Departments of Medicine, Section of Endocrinology, Oncology, Pathology and Laboratory Medicine, Biochemistry and Molecular Biology and Arnie Charbonneau Cancer Institute, Cumming School of Medicine, University of Calgary, Calgary, Alberta, Canada.

Published: June 2024

Context: Two-thirds of metastatic differentiated thyroid cancer (DTC) patients have radioiodine (RAI)-resistant disease, resulting in poor prognosis and high mortality. For rare NTRK and RET fusion-positive metastatic, RAI-resistant thyroid cancers, variable success of re-induction of RAI avidity during treatment with NTRK or RET inhibitors has been reported.

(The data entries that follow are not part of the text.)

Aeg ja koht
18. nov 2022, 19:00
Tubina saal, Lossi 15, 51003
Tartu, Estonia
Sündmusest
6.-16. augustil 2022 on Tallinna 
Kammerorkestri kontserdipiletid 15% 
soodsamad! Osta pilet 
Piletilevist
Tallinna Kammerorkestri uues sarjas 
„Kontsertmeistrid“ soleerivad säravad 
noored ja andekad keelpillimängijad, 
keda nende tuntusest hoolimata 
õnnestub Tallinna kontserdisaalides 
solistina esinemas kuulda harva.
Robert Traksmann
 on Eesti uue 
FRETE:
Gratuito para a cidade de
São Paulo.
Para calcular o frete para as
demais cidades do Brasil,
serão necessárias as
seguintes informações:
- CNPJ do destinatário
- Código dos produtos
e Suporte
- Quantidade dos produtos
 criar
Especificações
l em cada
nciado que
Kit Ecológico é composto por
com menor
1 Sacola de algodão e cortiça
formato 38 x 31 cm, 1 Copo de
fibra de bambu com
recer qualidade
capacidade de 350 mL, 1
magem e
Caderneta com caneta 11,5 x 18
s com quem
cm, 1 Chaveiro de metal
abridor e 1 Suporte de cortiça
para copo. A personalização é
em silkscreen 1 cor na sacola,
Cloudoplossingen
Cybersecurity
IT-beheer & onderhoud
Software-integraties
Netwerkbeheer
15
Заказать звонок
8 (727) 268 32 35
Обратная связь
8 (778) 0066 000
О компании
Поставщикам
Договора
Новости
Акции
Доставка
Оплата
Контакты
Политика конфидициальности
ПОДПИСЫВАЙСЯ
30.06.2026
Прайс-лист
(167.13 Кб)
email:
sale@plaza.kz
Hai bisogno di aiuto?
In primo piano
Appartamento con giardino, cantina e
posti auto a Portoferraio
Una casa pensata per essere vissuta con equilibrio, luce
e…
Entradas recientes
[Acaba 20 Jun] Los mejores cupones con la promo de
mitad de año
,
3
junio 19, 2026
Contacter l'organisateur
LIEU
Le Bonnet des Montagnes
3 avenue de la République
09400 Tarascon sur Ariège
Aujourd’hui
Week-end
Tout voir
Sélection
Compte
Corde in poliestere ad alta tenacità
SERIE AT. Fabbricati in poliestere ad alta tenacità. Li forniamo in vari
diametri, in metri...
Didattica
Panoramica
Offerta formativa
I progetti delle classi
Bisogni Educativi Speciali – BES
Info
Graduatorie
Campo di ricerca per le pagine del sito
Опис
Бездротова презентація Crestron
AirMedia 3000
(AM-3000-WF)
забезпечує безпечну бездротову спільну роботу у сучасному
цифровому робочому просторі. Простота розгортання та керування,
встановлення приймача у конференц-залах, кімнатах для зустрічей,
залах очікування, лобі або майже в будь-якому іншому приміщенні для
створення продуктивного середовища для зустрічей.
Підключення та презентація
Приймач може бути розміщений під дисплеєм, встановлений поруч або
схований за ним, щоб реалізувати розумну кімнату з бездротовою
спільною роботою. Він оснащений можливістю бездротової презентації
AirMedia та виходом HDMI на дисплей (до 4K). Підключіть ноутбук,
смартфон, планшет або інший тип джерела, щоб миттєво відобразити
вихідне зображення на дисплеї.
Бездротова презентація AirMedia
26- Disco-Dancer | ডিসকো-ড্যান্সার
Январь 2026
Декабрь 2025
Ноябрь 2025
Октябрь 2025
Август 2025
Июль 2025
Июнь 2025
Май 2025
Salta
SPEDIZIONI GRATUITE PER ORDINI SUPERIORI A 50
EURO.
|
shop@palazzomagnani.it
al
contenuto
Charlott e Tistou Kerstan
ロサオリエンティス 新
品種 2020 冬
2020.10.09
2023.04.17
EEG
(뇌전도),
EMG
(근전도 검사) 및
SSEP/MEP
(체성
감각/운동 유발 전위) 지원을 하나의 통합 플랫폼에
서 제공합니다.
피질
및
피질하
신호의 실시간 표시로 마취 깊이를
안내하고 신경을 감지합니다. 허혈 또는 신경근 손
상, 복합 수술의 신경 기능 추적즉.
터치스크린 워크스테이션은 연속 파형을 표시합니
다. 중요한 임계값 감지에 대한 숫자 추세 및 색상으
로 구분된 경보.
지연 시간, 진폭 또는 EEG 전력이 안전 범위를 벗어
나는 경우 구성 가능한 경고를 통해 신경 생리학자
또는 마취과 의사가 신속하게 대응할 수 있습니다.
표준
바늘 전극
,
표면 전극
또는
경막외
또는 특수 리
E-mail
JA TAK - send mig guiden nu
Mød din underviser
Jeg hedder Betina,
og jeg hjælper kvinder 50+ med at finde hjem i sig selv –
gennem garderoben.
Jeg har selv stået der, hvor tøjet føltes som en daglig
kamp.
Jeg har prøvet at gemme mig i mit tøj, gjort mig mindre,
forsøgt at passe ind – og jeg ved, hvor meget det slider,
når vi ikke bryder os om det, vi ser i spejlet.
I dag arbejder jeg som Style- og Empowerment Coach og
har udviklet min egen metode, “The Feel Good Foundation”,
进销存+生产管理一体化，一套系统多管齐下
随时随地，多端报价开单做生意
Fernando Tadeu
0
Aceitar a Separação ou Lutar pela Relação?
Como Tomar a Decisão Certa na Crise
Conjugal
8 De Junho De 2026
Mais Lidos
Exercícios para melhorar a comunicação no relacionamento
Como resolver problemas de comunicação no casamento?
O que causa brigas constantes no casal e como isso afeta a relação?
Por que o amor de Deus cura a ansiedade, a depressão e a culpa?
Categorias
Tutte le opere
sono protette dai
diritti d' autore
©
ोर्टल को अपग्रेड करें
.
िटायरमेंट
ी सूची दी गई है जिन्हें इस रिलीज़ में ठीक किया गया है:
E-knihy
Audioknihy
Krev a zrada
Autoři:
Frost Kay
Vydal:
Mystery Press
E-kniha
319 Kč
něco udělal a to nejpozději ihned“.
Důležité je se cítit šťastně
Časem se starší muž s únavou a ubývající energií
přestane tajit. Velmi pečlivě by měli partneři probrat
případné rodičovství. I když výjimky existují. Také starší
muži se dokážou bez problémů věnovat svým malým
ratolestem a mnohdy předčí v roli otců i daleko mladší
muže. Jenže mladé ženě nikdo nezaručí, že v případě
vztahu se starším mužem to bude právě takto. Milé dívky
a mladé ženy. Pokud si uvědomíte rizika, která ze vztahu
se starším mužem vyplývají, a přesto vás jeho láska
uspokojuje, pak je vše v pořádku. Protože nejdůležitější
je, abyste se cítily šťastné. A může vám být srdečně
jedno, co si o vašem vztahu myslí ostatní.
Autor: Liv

Case Presentation And Results: We report two cases with RAI-resistant lung metastases treated with larotrectinib: an 83-year-old male presenting with an ETV6::NTRK3 fusion-positive tumor with the TERT promoter mutation c.-124C>T, and a 31-year-old female presenting with a TPR::NTRK1 fusion-positive tumor (and negative for TERT promoter mutation). Post larotrectinib treatment, diagnostic I-123 whole body scan revealed unsuccessful RAI-uptake re-induction in the TERT-positive tumor, with a thyroid differentiation score (TDS) of -0.287. In contrast, the TERT-negative tumor exhibited successful I-131 reuptake with a TDS of -0.060.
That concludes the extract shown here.